Despite the charges – and the prospect of more to come, over alleged election subversion in Georgia – he leads national Republican polling by more than 30 points. Nothing prevents criminal defendants from campaigning or taking office if they are convicted.

Strategists said that while the indictments could help Trump solidify support with his base and win the Republican nomination, they could prove less helpful in next year’s election, when he will have to win over more sceptical moderates and independents.

Republican condemnation of the former president was rare. Will Hurd, a former Texas congressman, said Trump’s presidential bid was “driven by an attempt to stay out of prison and scam his supporters into footing his legal bills”.

Hurd added: “Furthermore, his denial of the 2020 election results and actions on 6 January show he’s unfit for office.” If Republicans “make the upcoming election about Trump, we are giving Joe Biden another four years in the White House”, he said.

Mike Pence, Trump’s former vice-president, who refused to bow to pressure not to certify the election results, said the latest indictment was “an important reminder anyone who puts himself over the constitution should never be president of the United States”, adding that Trump’s candidacy meant “more distractions”.

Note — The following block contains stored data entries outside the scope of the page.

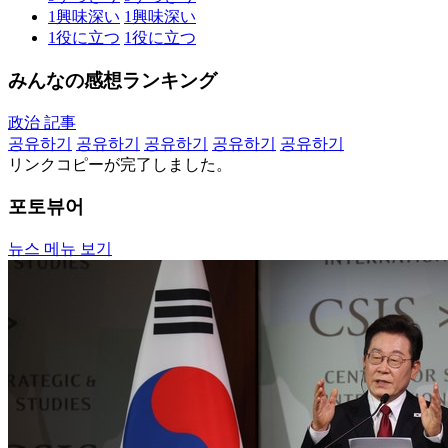
1
興味深い
1
興味深い
1
役に立つ
1
役に立つ
みんなの感想ランキング
政治 記事
공유하기
공유하기
공유하기
공유하기
공유하기
リンクコピーが完了しました。
포토뷰어
뉴스 메뉴 보기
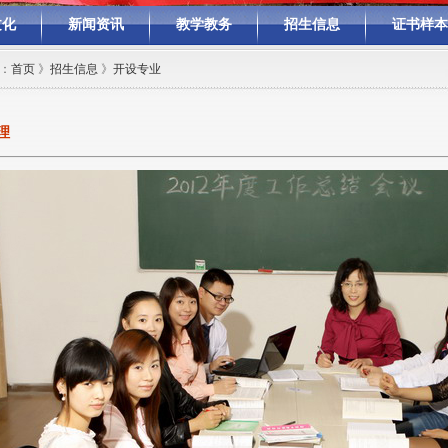
文化
新闻资讯
教学教务
招生信息
证书样本
：
首页
》
招生信息
》
开设专业
理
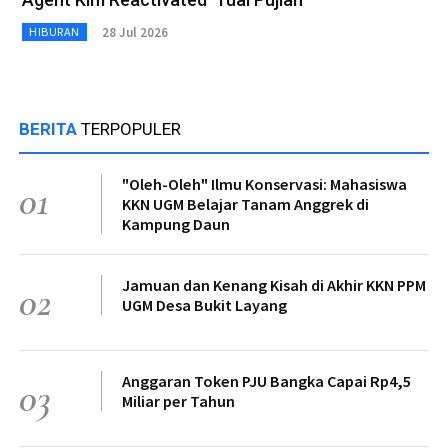
28 Jul 2026
HIBURAN
BERITA
TERPOPULER
"Oleh-Oleh" Ilmu Konservasi: Mahasiswa
01
KKN UGM Belajar Tanam Anggrek di
Kampung Daun
Jamuan dan Kenang Kisah di Akhir KKN PPM
02
UGM Desa Bukit Layang
Anggaran Token PJU Bangka Capai Rp4,5
03
Miliar per Tahun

Most, however, implicitly backed the former president, although often without naming him. The South Carolina senator Tim Scott claimed that “Biden’s justice department” was “hunting Republicans, while protecting Democrats”.

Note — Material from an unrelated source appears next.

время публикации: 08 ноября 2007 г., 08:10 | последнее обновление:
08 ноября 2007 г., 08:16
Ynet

Byron Donalds of Florida, a hard-right Trump ally, said Trump was the victim of “selective use of … the federal government” while prosecutors “concoct sweetheart deals for Hunter [Biden], Hillary [Clinton] and the rest of the Democrat darlings”.

Democrat and progressive reactions to the indictment reflected the deep divide in US politics. Nancy Pelosi, a former House speaker who oversaw two Trump impeachments, said the charges outlined “a sinister plot”.

The House Democratic leader, Hakeem Jeffries, and the Democratic Senate leader, Chuck Schumer, said Trump’s third indictment “illustrates in shocking detail … a months-long criminal plot led by the former president to defy democracy and overturn the will of the American people”.

Noah Bookbinder, the president of Citizens for Responsibility and Ethics in Washington, called the latest charges “the most significant [Trump] has yet faced because they address the most serious offense he committed: trying to block the peaceful transfer of power and keep himself in office”.

Michael Waldman of the Brennan Center for Justice at New York University’s School of Law said the magnitude of the indictment “matches the magnitude of what Trump tried to do, which is to overthrow the constitutional system to stay in office”.

Meagan Hatcher-Mays, of the campaigning group Indivisible, highlighted why Republicans still backed Trump, whom polls put level with Biden if the pair face each other again in 2024.

“Republicans only care about their power,” she said, “and they will stop at nothing to stay in it. Trump is … just the loud, obnoxious tip of the iceberg.”